What a weird hotchpotch of acts for the last semi-final.  As ever, I predicted an "incredible start to the show" before even knowing the first act.  It turned out to be Face Team, the Hungarian trampolining and basketball playing ensemble.  There were okay, but even if it was tricky for them, I got bored with it half way through.  That didn't stop me hearing afterwards: "What a start to the show" from Dec, and "An incredible start to the show" from Alesha.  David Walliams chipped in with "An extraordinary act".  Simon concentrated on the international flavour, stating: "I welcome all the different countries who have come to Britain's Got Talent."  Sorry, Simon, but if that's the case and it's your show, then shall we just call it "Got Talent" then?  Or maybe Europe's Got Talent then?

Dec enthralled me with his: "It's time for a quick break" which was a complete lie, because it was a far-too-long break, like all of them, so the quick part of his comment was blatantly wrong.

Greig Stewart was plainly awful, and belonged in a nightclub somewhere, not on TV.  The laser harp was really just a notch up from a stylophone, and he struggled to play the thing.  As Daughter-in-Law said: "Give me ten minutes, and I'm sure I could whack a tune out of that laser harp."

Dec enthralled me again with his: "It's time for a quick break" which was a complete lie, because it was a far-too-long break, like all of them, so the quick part of his comment was blatantly wrong.

Billy George in his hoop was certainly talented, and the display was different from most things we've seen this week.  My only concern was that having seen him, there's less motivation to want to watch him again.

What can I say about the Dalek bloke, Martyn Crofts, other than this 'act' was complete fucking shit.  His presence in the competition is not his fault.  Well, it is to a degree, of course, because this idiot has put himself forward to waste my life and piss me off with his pathetic offering.  However, the bigger criticism by far has to be directed at the stupid judges who displayed the most tragic lack of judgement this series by giving him a place.  There were so many other deserving acts who should have been preferred.  Instead, the saucepan-headed bloke did what you'd expect a seven-year-old to do at a kids' party after a mug of sherry!

Dec enthralled me with his: "It's time for a quick break now" which was a complete lie, because it was a far-too-long break, like all of them, so the quick part of his comment was blatantly wrong.  Worse than than, before going to the adverts we had to endure two minutes of shit by way of the competition, to identify that Del Trotter was in Only Fools and Horses, and not Miranda or Porridge

Callum Oakley was funny, and very impressive considering stand-up comedy is so hard to do and he's just sixteen years old.  However, it's BGT and not HGFHA [He's Good For His Age].  I am certain we'll see him in the coming years doing rather well for himself but he was never going to win.

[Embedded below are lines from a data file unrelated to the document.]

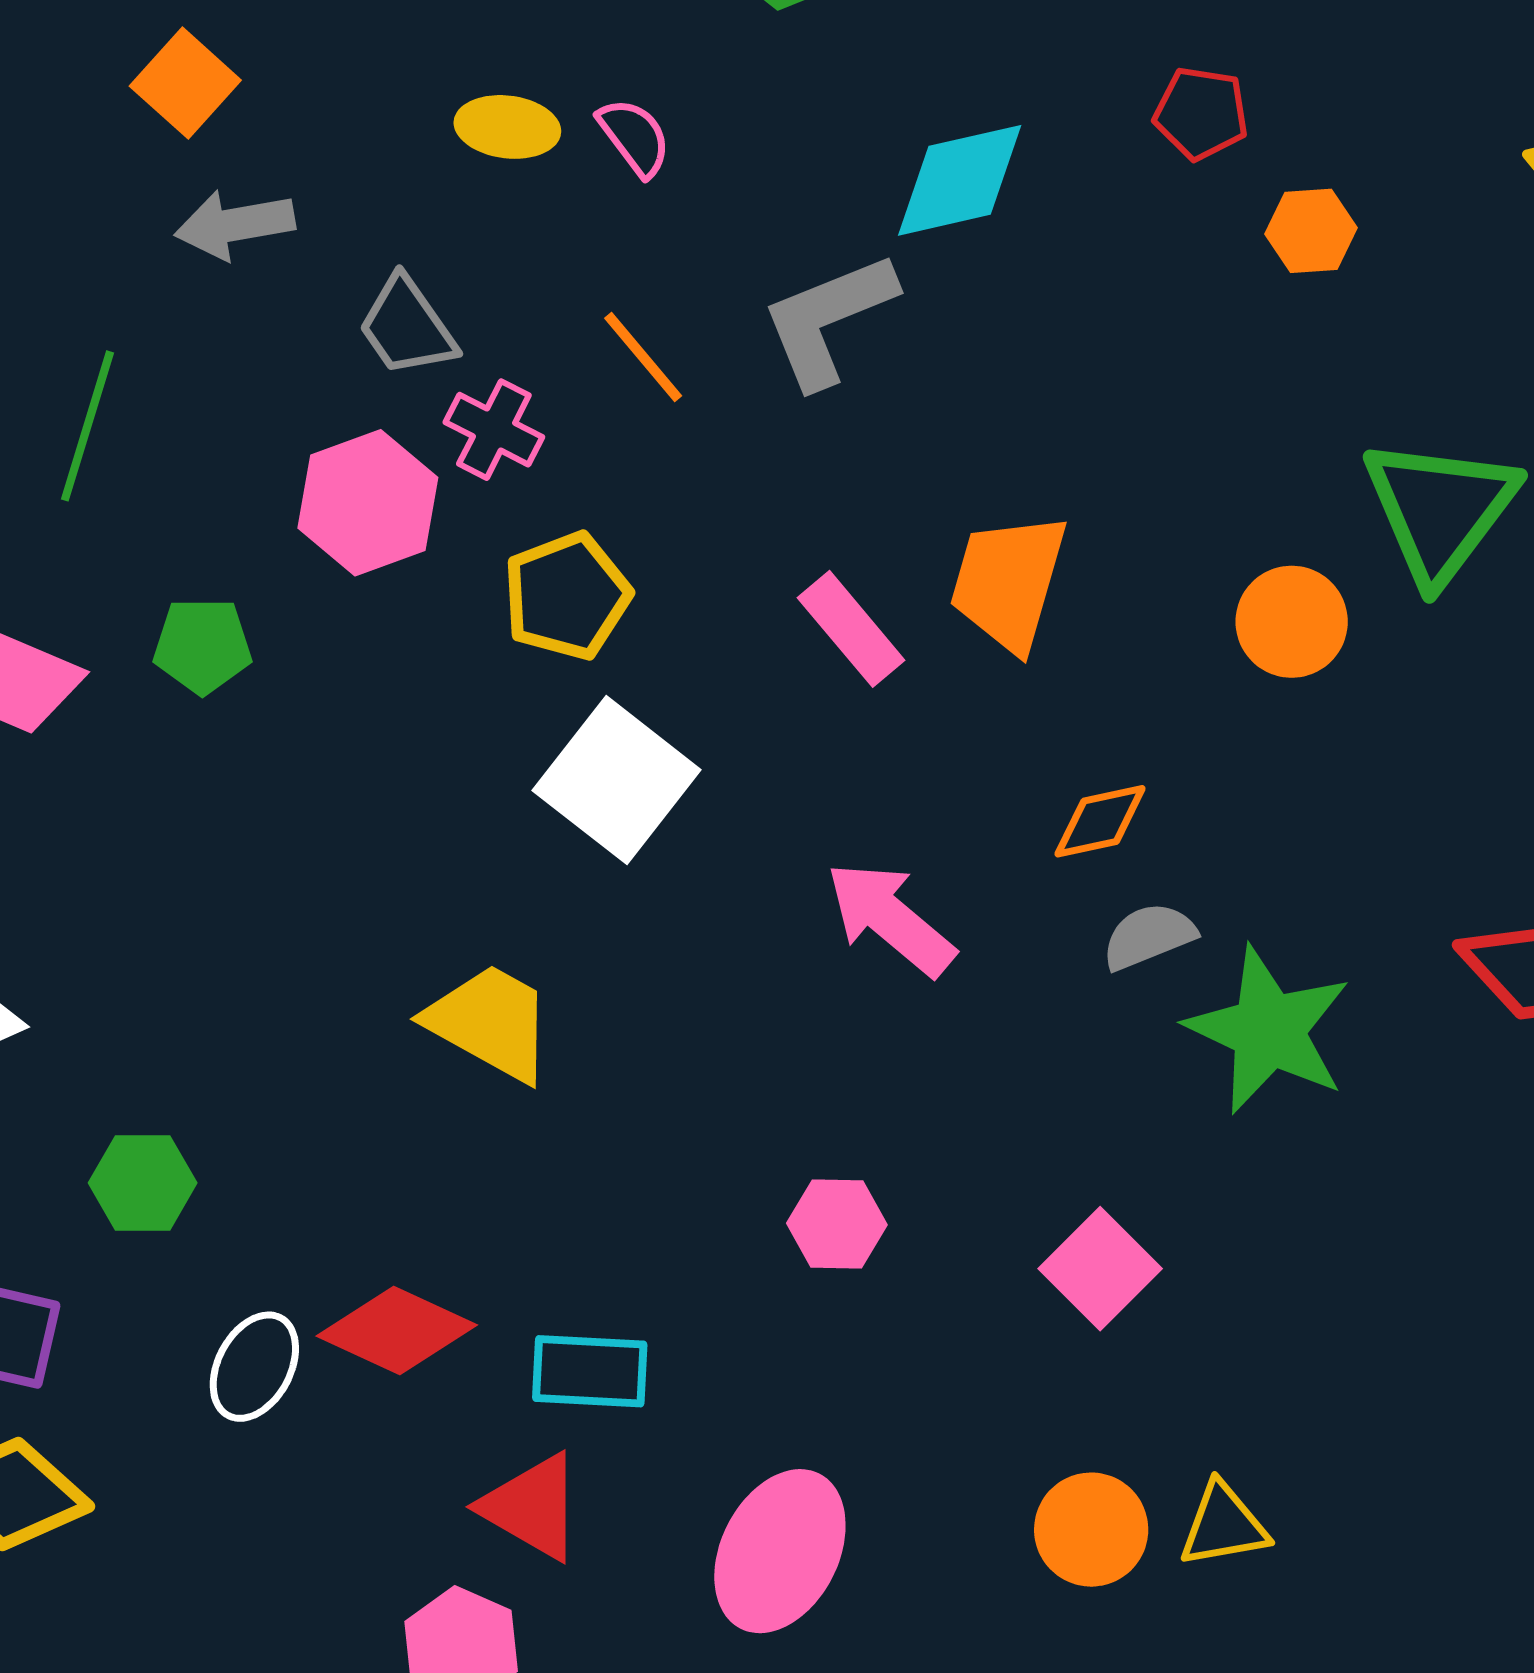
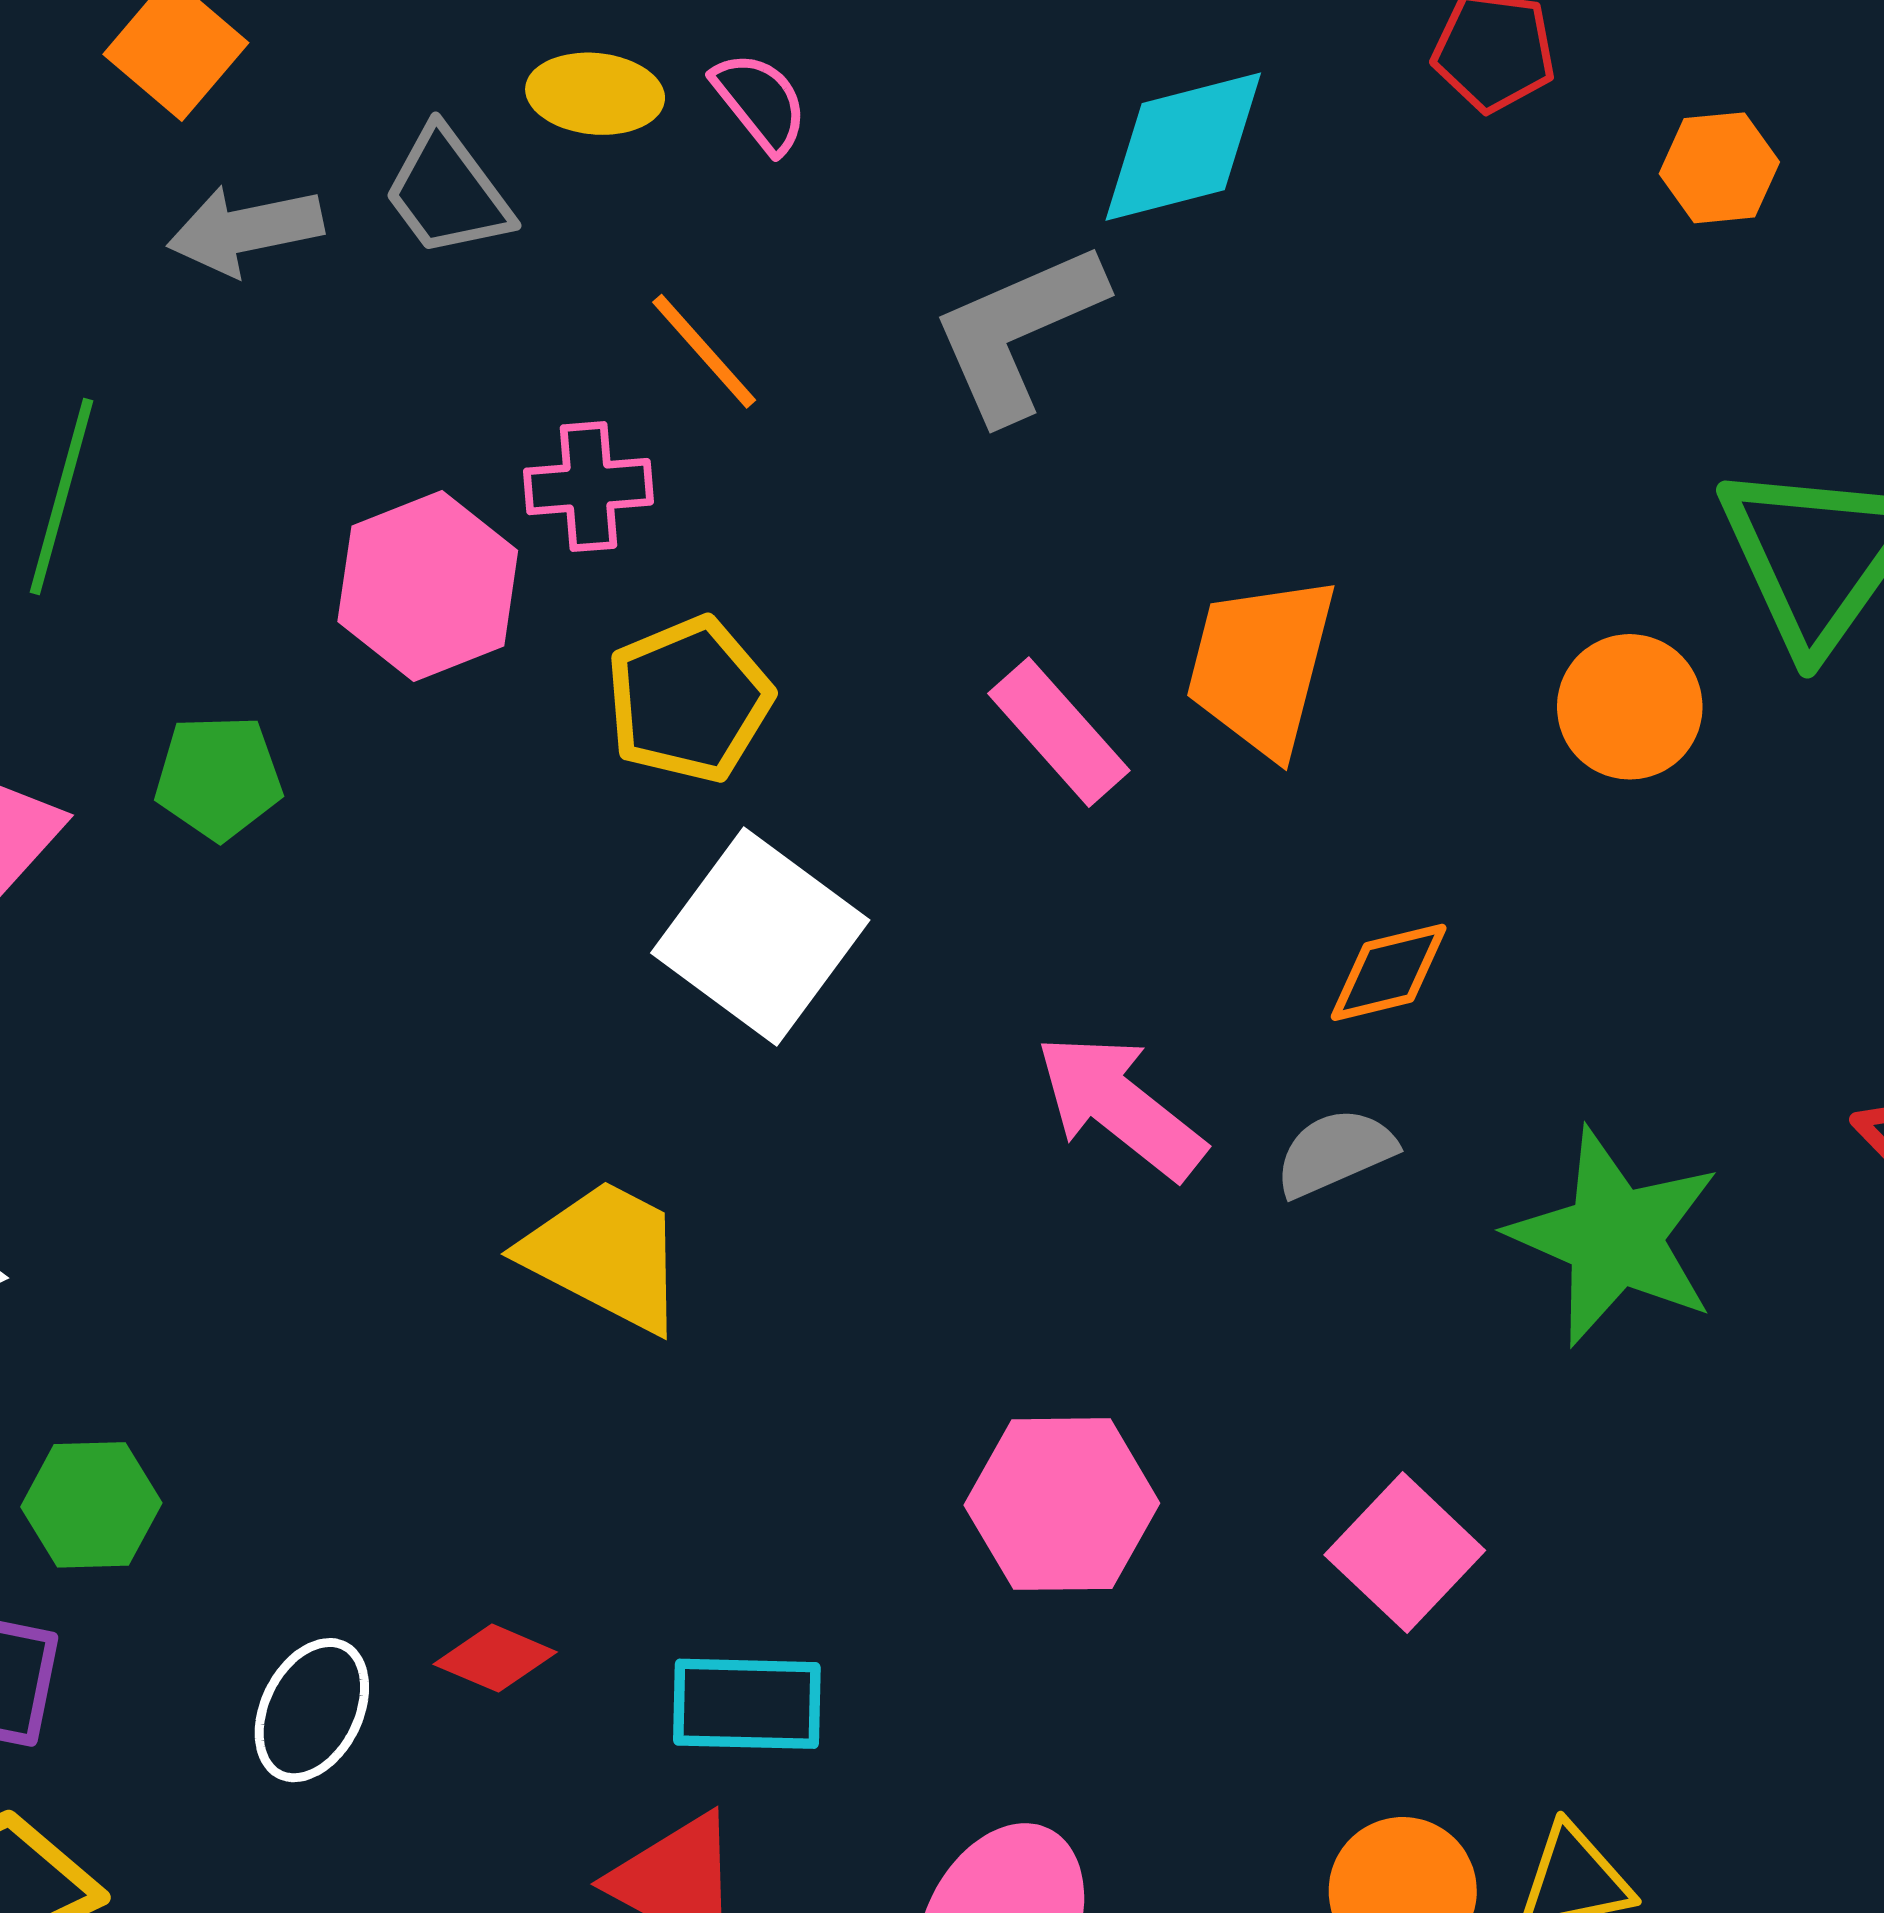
orange hexagon: (1311, 231) -> (1719, 168), moved
gray trapezoid: (407, 327) -> (448, 192), moved
orange line: (643, 357) -> (704, 351), moved
pink cross: (494, 430) -> (588, 487), turned -30
gray semicircle: (1149, 936) -> (1335, 1152), moved
green hexagon: (143, 1183) -> (91, 1505), moved
pink hexagon: (837, 1224) -> (1062, 1504), size x1.5
red diamond: (397, 1330) -> (495, 1658), size x0.6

Hope Murphy was good enough; her voice was strong, pure and less orange than the singer herself.  I suspect though that she'd have struggled to get through on any of the five shows, because there was nothing distinctive enough about her to tip the scales in her favour.

Dec enthralled me with his: "It's time for a quick break" which was a complete lie, because it was a far-too-long break, like all of them, so the quick part of his comment was blatantly wrong. [Are you getting as much deja vu as I am regarding these breaks?]

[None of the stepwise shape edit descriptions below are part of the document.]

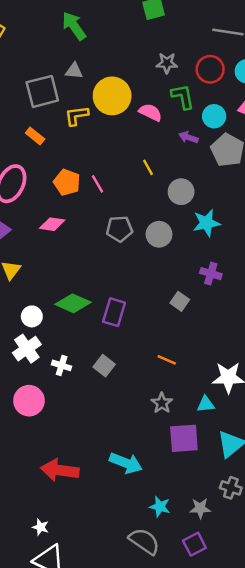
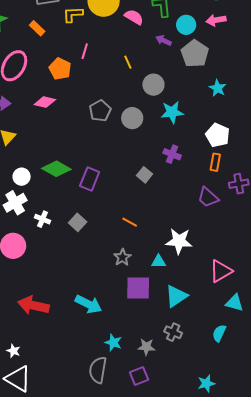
pink line: (97, 184) -> (85, 51), moved, turned 42
gray pentagon: (119, 229) -> (100, 111), turned -30
gray semicircle: (144, 541) -> (98, 370), turned -120

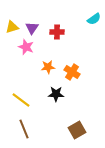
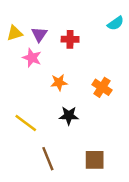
orange cross: (72, 72) -> (102, 87), moved
brown line: (24, 129) -> (48, 159), moved
brown square: (77, 130) -> (95, 160), turned 30

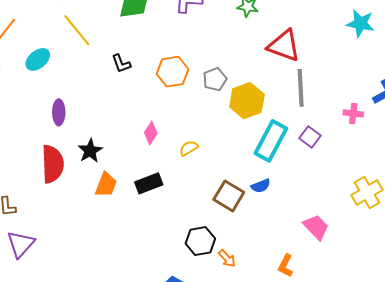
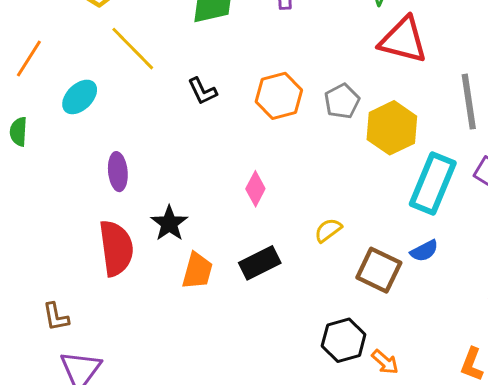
red triangle: (284, 46) -> (403, 40), moved
yellow semicircle: (189, 148) -> (328, 230), moved

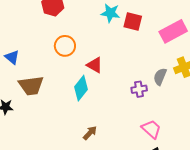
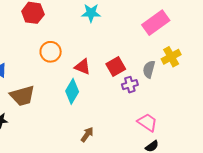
red square: (133, 22) -> (116, 66), moved, turned -36

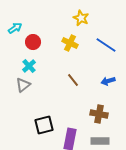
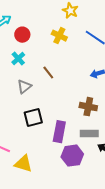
brown line: (73, 80) -> (48, 73), moved
gray triangle: (23, 85) -> (24, 87), moved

Strictly Wheels was just awful, or as I said in my non-politically correct way from my sofa, 'Lame'.  Sorry, folks, but participation was a charity stunt because what was being offered as an act was indeed weak.  The only reason they got put through was the wheelchair ticket.  The waxy bloke flung his legs around (and I couldn't ignore the irony as he almost taunted his sitting partner) while she shuffled along as quickly and randomly as possible.  All credit to her for keeping active and positive and not letting disability stop her enjoying herself, but this is not a reason to avoid the truth, that the act was not up to scratch - and it was in fact worse than the audition performance.  As Amanda said afterwards, she was "underwhelmed", as was I.

Aquabatique did well, swimming in synch outside to James Bond music.  I recognise the effort and abilities of the four of them, but I am still struggling with the idea that a sport, and an Olympic sport at that, is something that can count as an act on BGT.  As per the sentiment in my post yesterday, let's have Sanyo San Mar ridden by Harvey Smith having a go at the puissance on stage.  That would wrap up sport with an animal, and count as variety without a singer or dancer in sight.  What do you think?

Dec enthralled . . . . . . no he fucking didn't, I put the kettle on while everyone on BGT went back inside.  The comments after the break suggested to me that Aquabatique would be going through.

Ryan O'Shaughnessy sang well and played well and was, well, good.  Clearly he was set to go through now that The Irish Voice had let him off.

THE RESULTS

No great shock, then, with Ryan winning.  I think Aquabatique benefited from this being an Olympic year but it's nevertheless good that a non-singer goes into the final.